What is expected:
Copy, from the data below, every line that has "handle" in it.

[Dataset records]
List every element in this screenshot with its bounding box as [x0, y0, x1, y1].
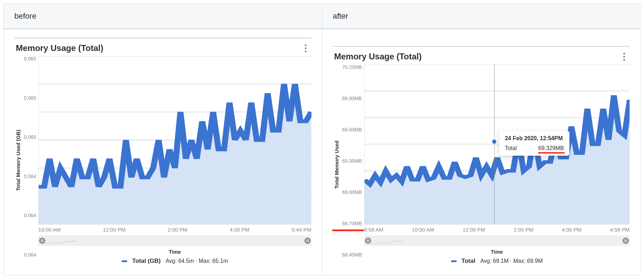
column-header-after: after	[322, 4, 640, 28]
y-tick: 0.065	[24, 134, 36, 140]
y-tick: 0.064	[24, 213, 36, 218]
y-tick: 0.065	[24, 56, 36, 61]
comparison-table: before after Memory Usage (Total) Total …	[4, 4, 640, 275]
chart-legend: Total (GB) Avg: 64.5m · Max: 65.1m	[38, 258, 311, 265]
x-tick: 12:00 PM	[463, 227, 485, 233]
x-tick: 2:00 PM	[514, 227, 533, 233]
chart-panel-before: Memory Usage (Total) Total Memory Used (…	[14, 38, 311, 265]
chart-title: Memory Usage (Total)	[334, 52, 422, 61]
legend-series-name: Total (GB)	[132, 258, 161, 265]
x-tick: 10:00 AM	[412, 227, 434, 233]
column-header-before: before	[4, 4, 322, 28]
x-axis-ticks: 8:58 AM 10:00 AM 12:00 PM 2:00 PM 4:00 P…	[364, 225, 630, 233]
x-axis-ticks: 10:00 AM 12:00 PM 2:00 PM 4:00 PM 5:44 P…	[38, 225, 311, 233]
chart-plot-area[interactable]: 24 Feb 2020, 12:54PMTotal69.329MB	[364, 64, 630, 225]
scrubber-handle-right[interactable]	[623, 238, 629, 244]
chart-title: Memory Usage (Total)	[16, 43, 103, 53]
chart-panel-after: Memory Usage (Total) Total Memory Used 7…	[333, 46, 630, 265]
scrubber-handle-right[interactable]	[304, 238, 311, 244]
cell-before: Memory Usage (Total) Total Memory Used (…	[4, 29, 322, 275]
x-tick: 12:00 PM	[103, 227, 125, 233]
table-header-row: before after	[4, 4, 640, 29]
time-scrubber[interactable]	[38, 235, 311, 246]
y-tick: 68.70MB	[342, 221, 362, 226]
x-tick: 8:58 AM	[364, 227, 384, 233]
y-tick: 69.60MB	[342, 127, 362, 132]
y-tick: 69.90MB	[342, 96, 362, 101]
more-icon[interactable]	[302, 44, 310, 52]
y-tick: 0.064	[24, 174, 36, 179]
y-tick: 0.064	[24, 252, 36, 258]
tooltip-series-value: 69.329MB	[538, 145, 564, 151]
chart-legend: Total Avg: 69.1M · Max: 69.9M	[364, 258, 630, 265]
x-tick: 4:00 PM	[562, 227, 581, 233]
y-tick: 68.40MB	[342, 252, 362, 258]
x-tick: 5:44 PM	[292, 227, 311, 233]
legend-series-stats: Avg: 69.1M · Max: 69.9M	[480, 258, 543, 264]
chart-hover-point	[492, 140, 496, 144]
chart-plot-area[interactable]	[38, 56, 311, 225]
x-tick: 4:58 PM	[610, 227, 630, 233]
legend-series-name: Total	[462, 258, 475, 265]
cell-after: Memory Usage (Total) Total Memory Used 7…	[322, 29, 640, 275]
annotation-underline	[538, 152, 565, 154]
legend-swatch	[122, 260, 127, 262]
more-icon[interactable]	[620, 53, 628, 61]
y-tick: 0.065	[24, 95, 36, 101]
y-axis-ticks: 0.065 0.065 0.065 0.064 0.064 0.064	[22, 56, 38, 265]
y-axis-label: Total Memory Used (GB)	[14, 56, 22, 265]
y-tick: 69.30MB	[342, 158, 362, 164]
x-axis-label: Time	[38, 249, 311, 255]
y-tick: 69.00MB	[342, 189, 362, 195]
x-tick: 2:00 PM	[168, 227, 187, 233]
chart-tooltip: 24 Feb 2020, 12:54PMTotal69.329MB	[499, 131, 569, 156]
time-scrubber[interactable]	[364, 235, 630, 246]
x-tick: 10:00 AM	[38, 227, 60, 233]
tooltip-series-label: Total	[505, 145, 517, 151]
chart-hover-line	[494, 64, 495, 224]
x-tick: 4:00 PM	[230, 227, 249, 233]
y-axis-label: Total Memory Used	[333, 64, 340, 265]
tooltip-title: 24 Feb 2020, 12:54PM	[505, 135, 564, 142]
legend-swatch	[451, 260, 457, 262]
legend-series-stats: Avg: 64.5m · Max: 65.1m	[166, 258, 228, 264]
annotation-underline	[332, 229, 364, 231]
y-axis-ticks: 70.20MB 69.90MB 69.60MB 69.30MB 69.00MB …	[340, 64, 364, 265]
y-tick: 70.20MB	[342, 64, 362, 70]
x-axis-label: Time	[364, 249, 630, 255]
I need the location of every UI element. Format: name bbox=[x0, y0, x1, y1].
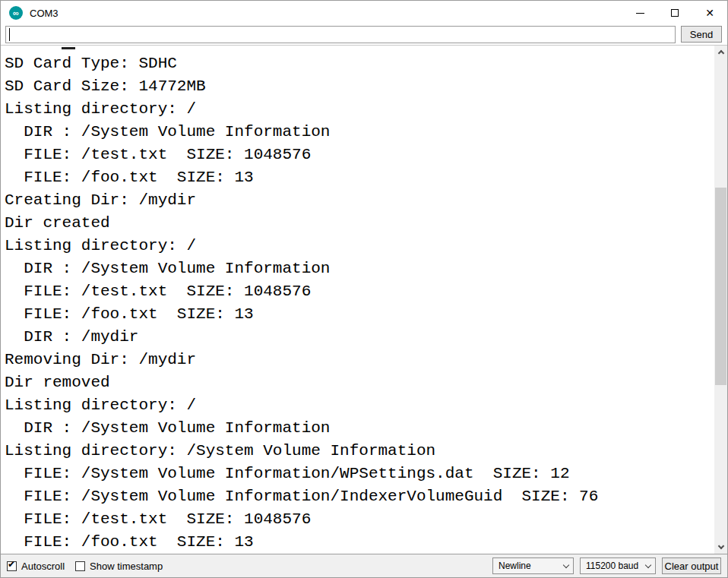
clear-output-button[interactable]: Clear output bbox=[662, 557, 721, 574]
text-caret bbox=[9, 28, 10, 41]
minimize-button[interactable] bbox=[622, 1, 657, 25]
send-input[interactable] bbox=[5, 26, 676, 43]
send-button[interactable]: Send bbox=[681, 26, 722, 43]
autoscroll-checkbox[interactable]: ✔ bbox=[7, 561, 17, 571]
show-timestamp-checkbox[interactable]: ✔ bbox=[75, 561, 85, 571]
show-timestamp-label: Show timestamp bbox=[90, 561, 163, 572]
chevron-down-icon bbox=[645, 561, 651, 567]
maximize-button[interactable] bbox=[657, 1, 692, 25]
send-row: Send bbox=[1, 25, 727, 45]
close-icon: ✕ bbox=[705, 8, 714, 18]
scrollbar-thumb[interactable] bbox=[715, 188, 726, 385]
clipped-line-fragment bbox=[62, 47, 75, 49]
serial-output-text: SD Card Type: SDHC SD Card Size: 14772MB… bbox=[1, 46, 727, 554]
autoscroll-toggle[interactable]: ✔ Autoscroll bbox=[7, 561, 65, 572]
minimize-icon bbox=[636, 13, 644, 14]
scroll-down-button[interactable] bbox=[714, 541, 727, 554]
baud-rate-value: 115200 baud bbox=[586, 561, 646, 571]
autoscroll-label: Autoscroll bbox=[21, 561, 65, 572]
chevron-down-icon bbox=[717, 543, 723, 549]
line-ending-select[interactable]: Newline bbox=[492, 557, 574, 574]
window-title: COM3 bbox=[30, 8, 59, 19]
close-button[interactable]: ✕ bbox=[692, 1, 727, 25]
baud-rate-select[interactable]: 115200 baud bbox=[580, 557, 656, 574]
chevron-up-icon bbox=[717, 50, 723, 56]
arduino-infinity-icon: ∞ bbox=[9, 6, 23, 20]
window-controls: ✕ bbox=[622, 1, 727, 25]
serial-output-area[interactable]: SD Card Type: SDHC SD Card Size: 14772MB… bbox=[1, 45, 727, 554]
send-input-wrap bbox=[5, 26, 676, 43]
scroll-up-button[interactable] bbox=[714, 46, 727, 58]
maximize-icon bbox=[671, 9, 679, 17]
vertical-scrollbar[interactable] bbox=[714, 46, 727, 554]
status-bar: ✔ Autoscroll ✔ Show timestamp Newline 11… bbox=[1, 554, 727, 577]
arduino-infinity-glyph: ∞ bbox=[13, 9, 19, 17]
chevron-down-icon bbox=[563, 561, 569, 567]
show-timestamp-toggle[interactable]: ✔ Show timestamp bbox=[75, 561, 163, 572]
titlebar: ∞ COM3 ✕ bbox=[1, 1, 727, 25]
serial-monitor-window: ∞ COM3 ✕ Send SD Card Type: SDHC SD Card… bbox=[0, 0, 728, 578]
line-ending-value: Newline bbox=[499, 561, 564, 571]
check-icon: ✔ bbox=[8, 560, 15, 569]
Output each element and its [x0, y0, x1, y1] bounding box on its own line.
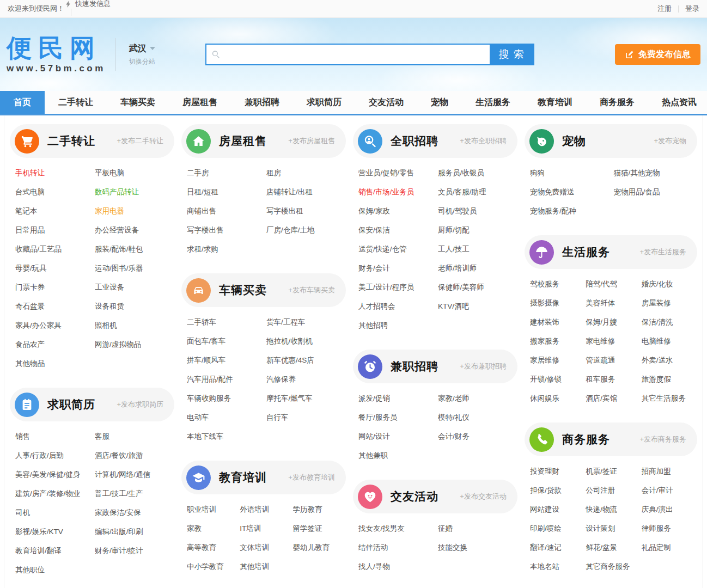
- nav-item-首页[interactable]: 首页: [0, 91, 45, 114]
- nav-item-商务服务[interactable]: 商务服务: [586, 91, 648, 114]
- category-link[interactable]: 网站/设计: [358, 427, 438, 446]
- category-link[interactable]: 摄影摄像: [530, 293, 586, 313]
- category-link[interactable]: 婚庆/化妆: [642, 274, 697, 293]
- category-link[interactable]: 外语培训: [240, 500, 292, 519]
- category-link[interactable]: 母婴/玩具: [15, 259, 95, 278]
- category-link[interactable]: 财务/会计: [358, 259, 438, 278]
- publish-link-business[interactable]: +发布商务服务: [639, 434, 686, 444]
- category-link[interactable]: 律师服务: [642, 519, 697, 538]
- category-link[interactable]: 猫猫/其他宠物: [613, 163, 697, 182]
- category-link[interactable]: 宠物免费赠送: [530, 182, 614, 201]
- category-link[interactable]: 数码产品转让: [95, 182, 174, 201]
- category-link[interactable]: 办公经营设备: [95, 220, 174, 240]
- category-link[interactable]: 普工/技工/生产: [95, 484, 174, 503]
- nav-item-求职简历[interactable]: 求职简历: [293, 91, 355, 114]
- category-link[interactable]: 日常用品: [15, 220, 95, 240]
- category-link[interactable]: 机票/签证: [586, 462, 641, 481]
- category-link[interactable]: 结伴活动: [358, 538, 438, 557]
- category-link[interactable]: 厨师/切配: [438, 220, 517, 240]
- nav-item-车辆买卖[interactable]: 车辆买卖: [107, 91, 169, 114]
- category-link[interactable]: 印刷/喷绘: [530, 519, 586, 538]
- category-link[interactable]: 收藏品/工艺品: [15, 240, 95, 259]
- category-link[interactable]: 摩托车/燃气车: [266, 389, 346, 408]
- category-link[interactable]: 保安/保洁: [358, 220, 438, 240]
- category-link[interactable]: 礼品定制: [642, 538, 697, 557]
- publish-link-education[interactable]: +发布教育培训: [288, 473, 335, 482]
- category-link[interactable]: 保姆/月嫂: [586, 313, 641, 332]
- publish-link-car[interactable]: +发布车辆买卖: [288, 285, 335, 295]
- category-link[interactable]: 手机转让: [15, 163, 95, 182]
- city-selector[interactable]: 武汉 切换分站: [115, 38, 155, 71]
- publish-link-pets[interactable]: +发布宠物: [654, 136, 686, 146]
- category-link[interactable]: 照相机: [95, 316, 174, 335]
- category-link[interactable]: 公司注册: [586, 481, 641, 500]
- category-link[interactable]: 建筑/房产/装修/物业: [15, 484, 95, 503]
- category-link[interactable]: 保姆/家政: [358, 201, 438, 220]
- search-button[interactable]: 搜索: [490, 45, 533, 64]
- category-link[interactable]: 担保/贷款: [530, 481, 586, 500]
- category-link[interactable]: 店铺转让/出租: [266, 182, 346, 201]
- category-link[interactable]: 本地名站: [530, 557, 586, 576]
- category-link[interactable]: 找人/寻物: [358, 557, 438, 576]
- category-link[interactable]: 驾校服务: [530, 274, 586, 293]
- category-link[interactable]: 投资理财: [530, 462, 586, 481]
- category-link[interactable]: 家教/老师: [438, 389, 517, 408]
- category-link[interactable]: 文员/客服/助理: [438, 182, 517, 201]
- publish-link-secondhand[interactable]: +发布二手转让: [117, 136, 163, 146]
- category-link[interactable]: 餐厅/服务员: [358, 408, 438, 427]
- category-link[interactable]: 平板电脑: [95, 163, 174, 182]
- category-link[interactable]: 留学签证: [293, 519, 346, 538]
- category-link[interactable]: 汽车用品/配件: [187, 370, 266, 389]
- category-link[interactable]: 客服: [95, 427, 174, 446]
- category-link[interactable]: 教育培训/翻译: [15, 541, 95, 560]
- nav-item-生活服务[interactable]: 生活服务: [462, 91, 524, 114]
- category-link[interactable]: 服装/配饰/鞋包: [95, 240, 174, 259]
- category-link[interactable]: 汽修保养: [266, 370, 346, 389]
- category-link[interactable]: 台式电脑: [15, 182, 95, 201]
- category-link[interactable]: KTV/酒吧: [438, 297, 517, 316]
- category-link[interactable]: 影视/娱乐/KTV: [15, 522, 95, 541]
- category-link[interactable]: 文体培训: [240, 538, 292, 557]
- nav-item-兼职招聘[interactable]: 兼职招聘: [231, 91, 293, 114]
- category-link[interactable]: 设备租赁: [95, 297, 174, 316]
- category-link[interactable]: 租房: [266, 163, 346, 182]
- category-link[interactable]: 家用电器: [95, 201, 174, 220]
- category-link[interactable]: 工业设备: [95, 278, 174, 297]
- category-link[interactable]: 笔记本: [15, 201, 95, 220]
- publish-link-resume[interactable]: +发布求职简历: [117, 400, 163, 409]
- category-link[interactable]: 计算机/网络/通信: [95, 465, 174, 484]
- switch-site-link[interactable]: 切换分站: [129, 57, 155, 66]
- category-link[interactable]: 陪驾/代驾: [586, 274, 641, 293]
- category-link[interactable]: 中小学教育: [187, 557, 240, 576]
- category-link[interactable]: 庆典/演出: [642, 500, 697, 519]
- category-link[interactable]: IT培训: [240, 519, 292, 538]
- category-link[interactable]: 狗狗: [530, 163, 614, 182]
- category-link[interactable]: 会计/财务: [438, 427, 517, 446]
- category-link[interactable]: 营业员/促销/零售: [358, 163, 438, 182]
- category-link[interactable]: 厂房/仓库/土地: [266, 220, 346, 240]
- nav-item-房屋租售[interactable]: 房屋租售: [169, 91, 231, 114]
- category-link[interactable]: 租车服务: [586, 370, 641, 389]
- category-link[interactable]: 美容/美发/保健/健身: [15, 465, 95, 484]
- category-link[interactable]: 其他兼职: [358, 446, 438, 465]
- category-link[interactable]: 美容纤体: [586, 293, 641, 313]
- category-link[interactable]: 宠物用品/食品: [613, 182, 697, 201]
- category-link[interactable]: 婴幼儿教育: [293, 538, 346, 557]
- category-link[interactable]: 奇石盆景: [15, 297, 95, 316]
- category-link[interactable]: 财务/审计/统计: [95, 541, 174, 560]
- category-link[interactable]: 司机: [15, 503, 95, 522]
- category-link[interactable]: 车辆收购服务: [187, 389, 266, 408]
- category-link[interactable]: 面包车/客车: [187, 332, 266, 351]
- category-link[interactable]: 其他培训: [240, 557, 292, 576]
- category-link[interactable]: 二手房: [187, 163, 266, 182]
- category-link[interactable]: 电脑维修: [642, 332, 697, 351]
- category-link[interactable]: 写字楼出租: [266, 201, 346, 220]
- category-link[interactable]: 人事/行政/后勤: [15, 446, 95, 465]
- category-link[interactable]: 家电维修: [586, 332, 641, 351]
- category-link[interactable]: 建材装饰: [530, 313, 586, 332]
- nav-item-热点资讯[interactable]: 热点资讯: [648, 91, 707, 114]
- category-link[interactable]: 网游/虚拟物品: [95, 335, 174, 354]
- category-link[interactable]: 学历教育: [293, 500, 346, 519]
- topbar-link-快速发信息[interactable]: 快速发信息: [64, 0, 120, 9]
- category-link[interactable]: 家政保洁/安保: [95, 503, 174, 522]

Exercise answer:
scrubber-handle-right[interactable]	[623, 238, 629, 244]
scrubber-handle-right[interactable]	[304, 238, 311, 244]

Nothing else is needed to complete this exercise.